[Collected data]

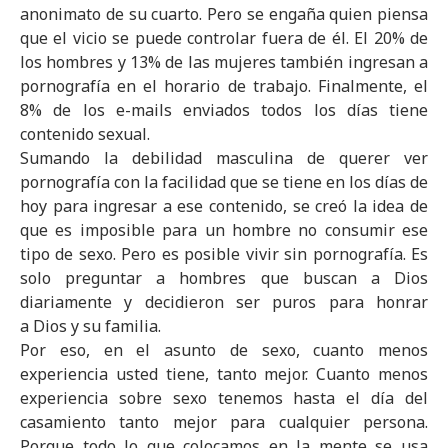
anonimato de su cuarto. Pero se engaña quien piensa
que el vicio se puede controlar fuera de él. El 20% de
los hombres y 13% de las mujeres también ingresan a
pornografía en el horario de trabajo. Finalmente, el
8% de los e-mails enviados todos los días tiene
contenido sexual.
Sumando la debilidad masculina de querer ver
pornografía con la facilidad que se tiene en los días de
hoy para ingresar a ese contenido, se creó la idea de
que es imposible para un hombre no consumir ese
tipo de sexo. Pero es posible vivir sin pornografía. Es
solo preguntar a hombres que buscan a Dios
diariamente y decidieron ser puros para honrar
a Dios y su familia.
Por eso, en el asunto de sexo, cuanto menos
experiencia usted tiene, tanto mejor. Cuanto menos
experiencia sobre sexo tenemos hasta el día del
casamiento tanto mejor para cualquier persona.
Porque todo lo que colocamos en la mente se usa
---
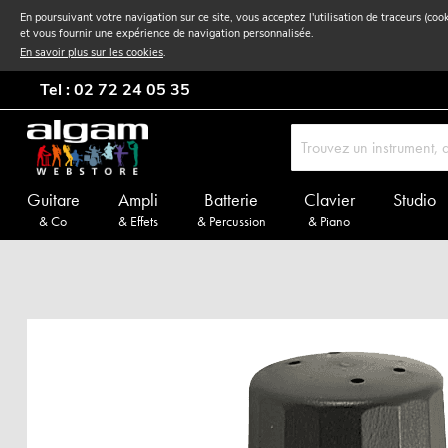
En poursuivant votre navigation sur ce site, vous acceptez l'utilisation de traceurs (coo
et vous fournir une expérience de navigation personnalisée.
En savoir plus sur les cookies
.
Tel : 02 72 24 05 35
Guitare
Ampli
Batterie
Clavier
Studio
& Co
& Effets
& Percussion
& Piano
* * *
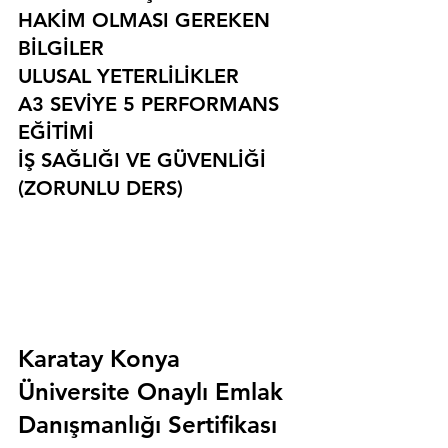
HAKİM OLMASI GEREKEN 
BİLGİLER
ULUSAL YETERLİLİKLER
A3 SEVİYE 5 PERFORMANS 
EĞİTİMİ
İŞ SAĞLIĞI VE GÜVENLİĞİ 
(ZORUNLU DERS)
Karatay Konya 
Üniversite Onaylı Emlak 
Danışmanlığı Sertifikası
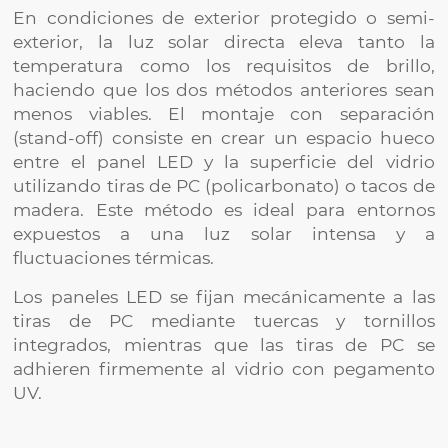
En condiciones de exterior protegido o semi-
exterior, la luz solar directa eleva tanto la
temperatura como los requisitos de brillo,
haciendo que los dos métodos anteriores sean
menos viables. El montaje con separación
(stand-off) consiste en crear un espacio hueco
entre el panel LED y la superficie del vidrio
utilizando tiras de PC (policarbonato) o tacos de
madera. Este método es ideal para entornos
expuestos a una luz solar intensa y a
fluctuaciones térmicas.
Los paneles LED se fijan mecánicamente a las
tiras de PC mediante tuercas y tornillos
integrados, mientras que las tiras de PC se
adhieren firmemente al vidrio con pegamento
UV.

Work order:
Return, word for word, the lines of the data above from the line with "tipo de sexo." through the line with "Porque todo lo", inclusive.

Task result:
tipo de sexo. Pero es posible vivir sin pornografía. Es
solo preguntar a hombres que buscan a Dios
diariamente y decidieron ser puros para honrar
a Dios y su familia.
Por eso, en el asunto de sexo, cuanto menos
experiencia usted tiene, tanto mejor. Cuanto menos
experiencia sobre sexo tenemos hasta el día del
casamiento tanto mejor para cualquier persona.
Porque todo lo que colocamos en la mente se usa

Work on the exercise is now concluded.